Your application feels sluggish. Users are staring at loading spinners. Your servers are struggling under the load of long-running tasks like processing video uploads, generating end-of-month reports, or sending bulk emails. As a developer, you know the classic solution: offload this work to a background worker.
For years, this has been the standard playbook. You set up a message queue like RabbitMQ or Redis, write a separate worker service to consume tasks from that queue, and deploy it all to a new set of servers. It works, but it’s a heavy lift. You’re now managing complex infrastructure, wrestling with auto-scaling policies, and writing boilerplate code for retries and error handling.
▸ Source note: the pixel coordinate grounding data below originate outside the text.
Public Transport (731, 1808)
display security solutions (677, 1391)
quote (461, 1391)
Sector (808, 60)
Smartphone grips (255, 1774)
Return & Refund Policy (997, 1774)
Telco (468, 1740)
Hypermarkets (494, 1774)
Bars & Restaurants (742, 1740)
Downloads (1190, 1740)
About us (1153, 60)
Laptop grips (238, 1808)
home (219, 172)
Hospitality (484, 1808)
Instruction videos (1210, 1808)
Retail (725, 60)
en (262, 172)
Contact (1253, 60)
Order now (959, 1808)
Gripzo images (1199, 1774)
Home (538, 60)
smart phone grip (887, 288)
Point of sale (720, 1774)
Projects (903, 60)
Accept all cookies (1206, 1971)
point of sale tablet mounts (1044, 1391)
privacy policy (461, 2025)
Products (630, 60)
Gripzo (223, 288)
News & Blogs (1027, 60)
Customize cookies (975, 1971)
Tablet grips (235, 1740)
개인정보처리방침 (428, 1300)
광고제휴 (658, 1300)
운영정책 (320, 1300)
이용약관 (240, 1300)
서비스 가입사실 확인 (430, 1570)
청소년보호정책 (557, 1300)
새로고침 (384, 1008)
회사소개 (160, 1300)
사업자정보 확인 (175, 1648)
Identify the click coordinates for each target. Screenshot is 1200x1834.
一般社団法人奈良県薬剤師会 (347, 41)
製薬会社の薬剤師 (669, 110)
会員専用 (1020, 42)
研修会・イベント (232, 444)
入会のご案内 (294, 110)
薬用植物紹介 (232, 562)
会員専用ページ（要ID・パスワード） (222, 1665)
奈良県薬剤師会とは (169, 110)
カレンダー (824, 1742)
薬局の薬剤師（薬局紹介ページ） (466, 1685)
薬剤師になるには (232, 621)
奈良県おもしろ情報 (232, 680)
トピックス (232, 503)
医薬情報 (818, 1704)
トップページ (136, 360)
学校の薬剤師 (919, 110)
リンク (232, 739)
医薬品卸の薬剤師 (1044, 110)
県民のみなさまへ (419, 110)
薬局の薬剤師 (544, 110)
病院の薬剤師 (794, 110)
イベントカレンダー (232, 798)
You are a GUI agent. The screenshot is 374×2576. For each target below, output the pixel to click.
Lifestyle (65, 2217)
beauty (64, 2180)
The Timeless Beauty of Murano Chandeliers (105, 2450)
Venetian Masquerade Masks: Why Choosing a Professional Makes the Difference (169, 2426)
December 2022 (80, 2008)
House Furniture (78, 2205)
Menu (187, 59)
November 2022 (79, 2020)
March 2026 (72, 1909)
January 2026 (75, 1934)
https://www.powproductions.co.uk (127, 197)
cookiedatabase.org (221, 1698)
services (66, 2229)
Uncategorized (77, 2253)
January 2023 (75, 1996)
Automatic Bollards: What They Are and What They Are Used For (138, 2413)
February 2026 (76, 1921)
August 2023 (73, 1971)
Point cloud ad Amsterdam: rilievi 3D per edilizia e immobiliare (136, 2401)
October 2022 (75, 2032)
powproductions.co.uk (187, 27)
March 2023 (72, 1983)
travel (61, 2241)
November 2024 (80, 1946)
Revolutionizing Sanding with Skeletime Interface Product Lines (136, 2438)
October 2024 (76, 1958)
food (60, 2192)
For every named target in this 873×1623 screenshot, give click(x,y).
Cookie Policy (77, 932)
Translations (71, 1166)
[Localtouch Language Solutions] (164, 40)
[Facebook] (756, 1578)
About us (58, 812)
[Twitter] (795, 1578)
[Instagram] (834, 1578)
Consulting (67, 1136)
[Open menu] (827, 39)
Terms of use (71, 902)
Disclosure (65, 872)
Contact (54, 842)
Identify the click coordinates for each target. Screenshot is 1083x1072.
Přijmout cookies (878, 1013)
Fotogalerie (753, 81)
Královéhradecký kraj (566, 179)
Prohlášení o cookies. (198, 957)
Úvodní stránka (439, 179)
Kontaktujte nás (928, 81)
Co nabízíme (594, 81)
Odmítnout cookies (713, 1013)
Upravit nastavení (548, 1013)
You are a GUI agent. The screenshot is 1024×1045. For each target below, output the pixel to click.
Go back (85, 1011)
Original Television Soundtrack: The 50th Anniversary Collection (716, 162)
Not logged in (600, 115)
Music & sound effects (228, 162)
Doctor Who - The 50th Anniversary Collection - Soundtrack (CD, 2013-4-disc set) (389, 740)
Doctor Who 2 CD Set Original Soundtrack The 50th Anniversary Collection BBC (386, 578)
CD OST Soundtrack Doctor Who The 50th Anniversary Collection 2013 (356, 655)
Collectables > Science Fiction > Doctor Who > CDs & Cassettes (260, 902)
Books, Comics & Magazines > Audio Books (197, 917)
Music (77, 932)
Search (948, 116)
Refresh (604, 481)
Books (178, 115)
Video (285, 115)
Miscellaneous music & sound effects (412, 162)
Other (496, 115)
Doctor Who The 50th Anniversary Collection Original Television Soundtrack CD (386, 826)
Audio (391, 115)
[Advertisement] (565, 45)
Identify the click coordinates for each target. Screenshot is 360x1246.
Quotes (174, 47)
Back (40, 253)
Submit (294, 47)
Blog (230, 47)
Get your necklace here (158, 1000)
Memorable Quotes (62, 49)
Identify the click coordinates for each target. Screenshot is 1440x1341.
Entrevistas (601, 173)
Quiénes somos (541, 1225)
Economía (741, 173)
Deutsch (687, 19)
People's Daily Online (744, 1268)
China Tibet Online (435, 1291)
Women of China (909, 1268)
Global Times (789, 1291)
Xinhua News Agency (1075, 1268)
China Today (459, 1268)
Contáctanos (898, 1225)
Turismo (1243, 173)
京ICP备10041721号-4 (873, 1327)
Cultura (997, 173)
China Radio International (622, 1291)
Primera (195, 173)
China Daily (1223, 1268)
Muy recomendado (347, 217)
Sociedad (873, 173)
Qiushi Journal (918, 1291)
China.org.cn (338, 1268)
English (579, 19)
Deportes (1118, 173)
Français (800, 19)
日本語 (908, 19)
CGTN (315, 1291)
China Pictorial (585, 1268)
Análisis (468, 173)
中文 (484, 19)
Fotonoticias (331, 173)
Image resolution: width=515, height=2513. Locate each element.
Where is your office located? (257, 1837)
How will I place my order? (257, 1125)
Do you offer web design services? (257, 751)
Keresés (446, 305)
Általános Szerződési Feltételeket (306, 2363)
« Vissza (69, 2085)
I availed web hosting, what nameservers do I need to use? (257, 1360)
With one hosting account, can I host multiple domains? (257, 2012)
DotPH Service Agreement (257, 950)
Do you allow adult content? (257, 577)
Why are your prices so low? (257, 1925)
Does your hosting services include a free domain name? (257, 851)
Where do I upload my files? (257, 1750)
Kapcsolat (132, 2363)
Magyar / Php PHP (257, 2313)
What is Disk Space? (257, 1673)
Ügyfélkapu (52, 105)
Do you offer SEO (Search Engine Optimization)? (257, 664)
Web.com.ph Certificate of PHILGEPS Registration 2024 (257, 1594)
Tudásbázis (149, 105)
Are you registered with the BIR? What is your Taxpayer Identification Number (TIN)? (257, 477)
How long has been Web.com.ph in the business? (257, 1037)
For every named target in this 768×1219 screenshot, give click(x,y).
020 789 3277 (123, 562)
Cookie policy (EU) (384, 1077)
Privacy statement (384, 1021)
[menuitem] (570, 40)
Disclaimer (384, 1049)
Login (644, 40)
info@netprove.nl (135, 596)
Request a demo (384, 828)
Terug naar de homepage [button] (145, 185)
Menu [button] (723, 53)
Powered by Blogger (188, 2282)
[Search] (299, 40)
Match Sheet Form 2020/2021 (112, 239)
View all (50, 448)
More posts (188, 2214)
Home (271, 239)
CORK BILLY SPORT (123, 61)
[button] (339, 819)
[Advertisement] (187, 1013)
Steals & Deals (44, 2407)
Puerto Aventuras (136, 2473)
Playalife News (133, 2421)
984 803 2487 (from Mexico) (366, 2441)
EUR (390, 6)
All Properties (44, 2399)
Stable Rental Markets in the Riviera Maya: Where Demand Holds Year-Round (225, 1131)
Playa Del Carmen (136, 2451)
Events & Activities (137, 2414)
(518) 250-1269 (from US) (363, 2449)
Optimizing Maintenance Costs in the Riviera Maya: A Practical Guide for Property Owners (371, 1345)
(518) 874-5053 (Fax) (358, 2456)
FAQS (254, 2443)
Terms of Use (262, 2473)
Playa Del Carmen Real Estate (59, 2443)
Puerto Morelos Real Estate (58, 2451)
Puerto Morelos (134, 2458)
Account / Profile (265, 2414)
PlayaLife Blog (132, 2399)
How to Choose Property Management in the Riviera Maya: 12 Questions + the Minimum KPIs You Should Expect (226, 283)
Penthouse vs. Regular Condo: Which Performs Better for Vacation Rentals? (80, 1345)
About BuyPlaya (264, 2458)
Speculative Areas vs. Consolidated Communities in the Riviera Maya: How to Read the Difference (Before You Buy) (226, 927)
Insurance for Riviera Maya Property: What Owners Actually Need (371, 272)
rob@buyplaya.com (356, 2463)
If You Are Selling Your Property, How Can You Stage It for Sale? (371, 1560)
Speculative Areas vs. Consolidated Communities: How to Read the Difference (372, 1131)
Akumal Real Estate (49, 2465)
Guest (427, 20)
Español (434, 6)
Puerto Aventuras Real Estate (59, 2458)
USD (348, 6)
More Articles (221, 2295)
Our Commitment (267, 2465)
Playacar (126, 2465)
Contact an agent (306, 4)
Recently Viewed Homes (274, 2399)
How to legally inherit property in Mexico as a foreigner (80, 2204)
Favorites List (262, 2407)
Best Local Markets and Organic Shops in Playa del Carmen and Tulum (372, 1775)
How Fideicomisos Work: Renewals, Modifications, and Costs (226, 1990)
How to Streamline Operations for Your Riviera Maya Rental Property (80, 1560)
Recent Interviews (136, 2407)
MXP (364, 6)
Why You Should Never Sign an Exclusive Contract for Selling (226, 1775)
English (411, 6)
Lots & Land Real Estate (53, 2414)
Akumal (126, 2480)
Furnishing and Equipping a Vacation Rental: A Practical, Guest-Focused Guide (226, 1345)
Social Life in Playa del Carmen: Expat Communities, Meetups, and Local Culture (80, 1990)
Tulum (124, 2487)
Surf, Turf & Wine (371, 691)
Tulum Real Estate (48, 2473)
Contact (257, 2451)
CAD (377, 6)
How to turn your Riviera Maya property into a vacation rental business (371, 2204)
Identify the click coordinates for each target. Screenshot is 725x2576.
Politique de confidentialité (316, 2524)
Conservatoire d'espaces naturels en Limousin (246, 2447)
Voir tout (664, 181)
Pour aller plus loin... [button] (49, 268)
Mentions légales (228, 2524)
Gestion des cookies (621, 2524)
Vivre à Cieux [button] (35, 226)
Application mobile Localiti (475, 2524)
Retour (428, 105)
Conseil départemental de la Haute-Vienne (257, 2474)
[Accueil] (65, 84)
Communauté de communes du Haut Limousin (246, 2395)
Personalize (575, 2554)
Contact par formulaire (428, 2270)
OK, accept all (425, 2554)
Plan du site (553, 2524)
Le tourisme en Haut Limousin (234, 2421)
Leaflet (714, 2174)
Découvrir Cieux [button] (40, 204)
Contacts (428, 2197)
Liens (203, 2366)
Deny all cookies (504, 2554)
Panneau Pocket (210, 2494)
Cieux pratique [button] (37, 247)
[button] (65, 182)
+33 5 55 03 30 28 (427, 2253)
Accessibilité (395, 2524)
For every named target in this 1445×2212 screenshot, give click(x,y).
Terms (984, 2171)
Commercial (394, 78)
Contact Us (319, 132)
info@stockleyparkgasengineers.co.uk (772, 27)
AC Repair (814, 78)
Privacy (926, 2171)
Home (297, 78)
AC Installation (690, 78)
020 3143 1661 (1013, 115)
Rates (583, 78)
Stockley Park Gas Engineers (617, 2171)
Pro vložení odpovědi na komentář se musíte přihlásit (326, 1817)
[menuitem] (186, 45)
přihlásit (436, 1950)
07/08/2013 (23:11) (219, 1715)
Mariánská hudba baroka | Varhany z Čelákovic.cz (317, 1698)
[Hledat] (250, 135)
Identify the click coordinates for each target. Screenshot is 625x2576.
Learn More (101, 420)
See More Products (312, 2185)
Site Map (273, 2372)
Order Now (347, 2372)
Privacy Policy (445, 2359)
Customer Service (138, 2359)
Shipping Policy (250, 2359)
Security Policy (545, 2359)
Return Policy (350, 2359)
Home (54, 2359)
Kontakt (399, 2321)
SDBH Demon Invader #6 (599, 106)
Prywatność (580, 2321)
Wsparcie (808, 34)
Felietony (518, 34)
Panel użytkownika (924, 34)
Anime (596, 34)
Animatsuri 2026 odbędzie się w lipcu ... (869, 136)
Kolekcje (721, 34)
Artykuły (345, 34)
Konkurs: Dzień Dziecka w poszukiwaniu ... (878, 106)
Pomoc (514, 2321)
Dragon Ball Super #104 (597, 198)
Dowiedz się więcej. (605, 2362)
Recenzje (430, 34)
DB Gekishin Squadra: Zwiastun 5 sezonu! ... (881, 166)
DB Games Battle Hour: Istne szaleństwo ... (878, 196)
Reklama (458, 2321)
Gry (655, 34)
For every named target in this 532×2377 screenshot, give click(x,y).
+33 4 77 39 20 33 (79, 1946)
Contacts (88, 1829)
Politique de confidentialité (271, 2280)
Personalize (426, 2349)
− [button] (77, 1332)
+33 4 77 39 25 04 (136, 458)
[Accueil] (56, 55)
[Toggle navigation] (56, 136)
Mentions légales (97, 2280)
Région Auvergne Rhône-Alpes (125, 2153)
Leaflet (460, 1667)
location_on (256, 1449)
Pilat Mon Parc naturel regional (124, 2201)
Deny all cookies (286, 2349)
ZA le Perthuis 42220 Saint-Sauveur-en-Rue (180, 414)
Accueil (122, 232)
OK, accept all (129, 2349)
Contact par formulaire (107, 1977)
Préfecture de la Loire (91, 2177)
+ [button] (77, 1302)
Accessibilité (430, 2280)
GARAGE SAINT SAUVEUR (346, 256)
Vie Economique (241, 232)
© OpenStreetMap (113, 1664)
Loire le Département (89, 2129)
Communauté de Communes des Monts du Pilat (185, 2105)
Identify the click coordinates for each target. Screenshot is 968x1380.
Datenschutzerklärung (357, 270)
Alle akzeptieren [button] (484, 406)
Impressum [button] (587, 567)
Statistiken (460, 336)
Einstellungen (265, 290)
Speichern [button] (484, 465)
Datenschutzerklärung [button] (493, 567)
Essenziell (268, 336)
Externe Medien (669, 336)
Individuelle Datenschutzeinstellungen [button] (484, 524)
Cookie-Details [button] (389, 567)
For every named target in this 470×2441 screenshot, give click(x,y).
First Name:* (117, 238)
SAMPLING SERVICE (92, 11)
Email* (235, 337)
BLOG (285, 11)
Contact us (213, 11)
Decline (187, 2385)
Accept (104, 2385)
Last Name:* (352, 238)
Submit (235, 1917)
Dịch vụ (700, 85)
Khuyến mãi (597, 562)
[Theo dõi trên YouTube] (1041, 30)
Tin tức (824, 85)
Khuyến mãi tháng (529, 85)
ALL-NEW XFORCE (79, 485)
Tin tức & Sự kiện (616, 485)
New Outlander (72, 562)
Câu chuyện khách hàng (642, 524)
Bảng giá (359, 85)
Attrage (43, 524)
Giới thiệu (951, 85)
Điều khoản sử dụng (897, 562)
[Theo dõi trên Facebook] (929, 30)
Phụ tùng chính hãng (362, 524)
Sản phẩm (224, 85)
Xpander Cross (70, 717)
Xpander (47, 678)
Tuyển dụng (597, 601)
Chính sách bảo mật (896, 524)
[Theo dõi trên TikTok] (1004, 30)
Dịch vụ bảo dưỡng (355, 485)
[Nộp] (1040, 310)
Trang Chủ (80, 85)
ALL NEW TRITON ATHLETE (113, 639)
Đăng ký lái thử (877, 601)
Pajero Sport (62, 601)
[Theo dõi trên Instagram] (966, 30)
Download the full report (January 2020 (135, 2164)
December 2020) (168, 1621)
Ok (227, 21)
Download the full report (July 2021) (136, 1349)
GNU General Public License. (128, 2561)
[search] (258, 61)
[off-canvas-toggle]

What if there was a better way? What if you could get all the power of asynchronous task processing without the infrastructural headache? And what if you could take it a step further, orchestrating not just single jobs, but intelligent, multi-step processes?
Welcome to the next evolution of background processing: Agentic Workflows, made simple with worker.do.
The core promise of a background worker is to make your main application faster and more responsive by handling heavy lifting elsewhere. But traditional setups often trade one kind of complexity for another. You’re no longer blocking the main thread, but you’re now a part-time DevOps engineer.
worker.do reimagines this entire experience. We believe that offloading a task should be as simple as an API call.
Instead of building and maintaining a fleet of servers and message brokers, you simply tell our platform what you need done. Consider this simple example for enqueuing a video processing job:
import { Dô } from '@do/sdk';
// Initialize the .do client with your API key
const dô = new Dô(process.env.DO_API_KEY);
// Enqueue a new job to be processed by a worker
async function queueVideoProcessing(videoId: string) {
const job = await dô.worker.enqueue({
task: 'process-video',
payload: {
id: videoId,
format: '1080p',
watermark: true
}
});
console.log(`Job ${job.id} enqueued successfully!`);
return job.id;
}
With a few lines of code, you've handed off a complex task. Behind the scenes, the worker.do Agentic Workflow Platform takes care of everything else:
Simplifying job queues is a massive leap forward, but it’s just the beginning. The true power lies in moving from single, fire-and-forget tasks to coordinated, intelligent workflows. This is what we call an Agentic Workflow.
An Agentic Workflow is a process where an "agent" (a worker) can orchestrate a series of steps, make decisions, and interact with other services to complete a complex objective. It turns your backend processes from a simple to-do list into a smart, autonomous system.
Let's revisit our video processing example. A simple job queue might just transcode a video. An Agentic Workflow can manage the entire pipeline:
This entire complex, multi-step, parallel process is defined as a single workflow. You don't enqueue five different job types; you invoke one agent and let it handle the orchestration. This is how you turn complex background processes into simple, manageable Services-as-Software.
Any long-running or resource-intensive process is a perfect candidate for worker.do. This is especially true for tasks that involve multiple steps or conditional logic.
The era of manually managing background worker infrastructure is over. The future of scalable, reliable backends is not just about offloading tasks—it's about orchestrating intelligent processes.
By providing a simple API for incredibly complex work, worker.do lets you focus on building features, not managing queues. You get the benefits of a powerful asynchronous backend with the simplicity of a modern cloud service.
Ready to simplify your background processing and build your first Agentic Workflow? Get started with worker.do today.
What is a background worker?
A background worker is a process that runs separately from your main application, handling tasks that would otherwise block the user interface or slow down request times. Common examples include sending emails, processing images, or generating reports.
How does worker.do handle scaling?
The .do platform automatically scales your workers based on the number of jobs in the queue. This means you get the processing power you need during peak times and save costs during lulls, all without managing any infrastructure.
What types of tasks are suitable for worker.do?
Any long-running or resource-intensive task is a great fit. This includes video encoding, data analysis, batch API calls, running AI model inferences, and handling scheduled jobs (cron).
How are job failures and retries managed?
.do provides built-in, configurable retry logic. If a job fails, the platform can automatically retry it with an exponential backoff strategy, ensuring transient errors are handled gracefully without manual intervention.